WHAT YOU WILL DO: In the data that follows, every line containing the word "سازمان" should be returned.

THE DATA:
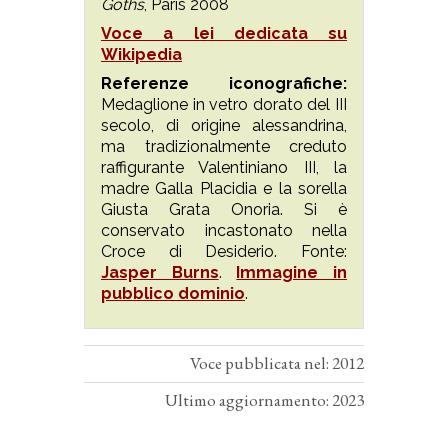
Goths
, Paris 2008
Voce a lei dedicata su
Wikipedia
Referenze iconografiche:
Medaglione in vetro dorato del III
secolo, di origine alessandrina,
ma tradizionalmente creduto
raffigurante Valentiniano III, la
madre Galla Placidia e la sorella
Giusta Grata Onoria. Si è
conservato incastonato nella
Croce di Desiderio. Fonte:
Jasper Burns
.
Immagine in
pubblico dominio
.
Voce pubblicata nel: 2012
Ultimo aggiornamento: 2023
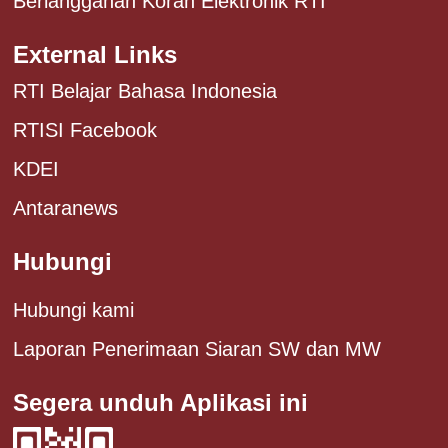
Berlangganan Koran Elektronik RTI
External Links
RTI Belajar Bahasa Indonesia
RTISI Facebook
KDEI
Antaranews
Hubungi
Hubungi kami
Laporan Penerimaan Siaran SW dan MW
Segera unduh Aplikasi ini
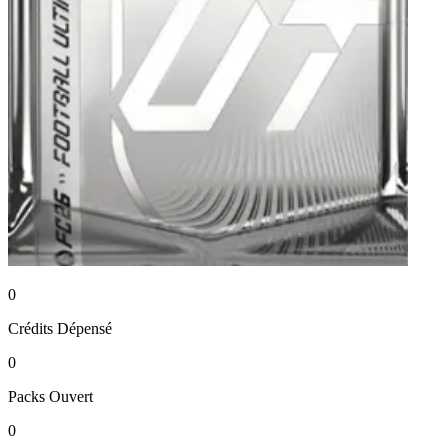
0
Crédits
Dépensé
0
Packs
Ouvert
0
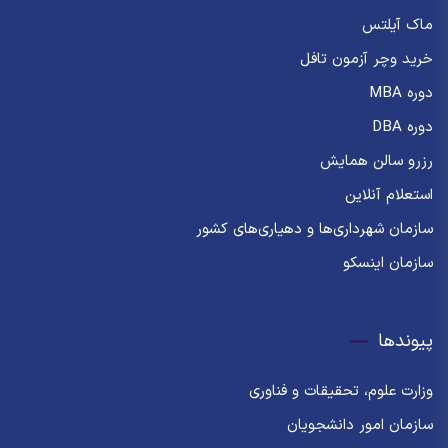
ماک آیلتس
خرید وچر آزمون تافل
دوره MBA
دوره DBA
رزرو سالن همایش
استعلام آنلاین
سازمان شهرداری‌ها و دهیاری‌های کشور
سازمان اینسکو
پیوندها
وزارت علوم، تحقیقات و فناوری
سازمان امور دانشجویان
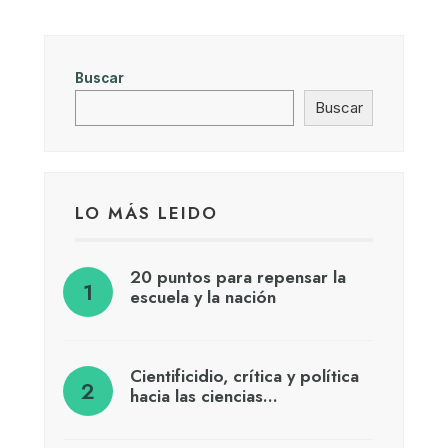
Buscar
Buscar
LO MÁS LEIDO
20 puntos para repensar la
escuela y la nación
Cientificidio, crítica y política
hacia las ciencias…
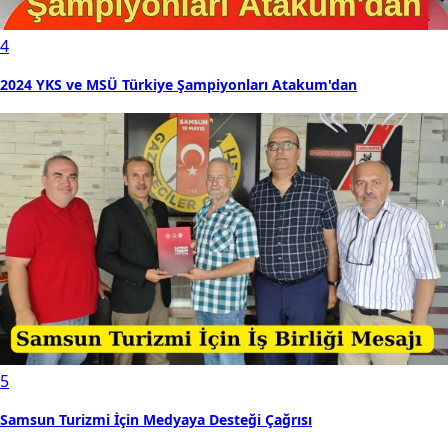
4
2024 YKS ve MSÜ Türkiye Şampiyonları Atakum'dan
5
Samsun Turizmi İçin Medyaya Desteği Çağrısı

RESPONSE AREA:
سازمان شهرداری‌ها و دهیاری‌های کشور
سازمان اینسکو
سازمان امور دانشجویان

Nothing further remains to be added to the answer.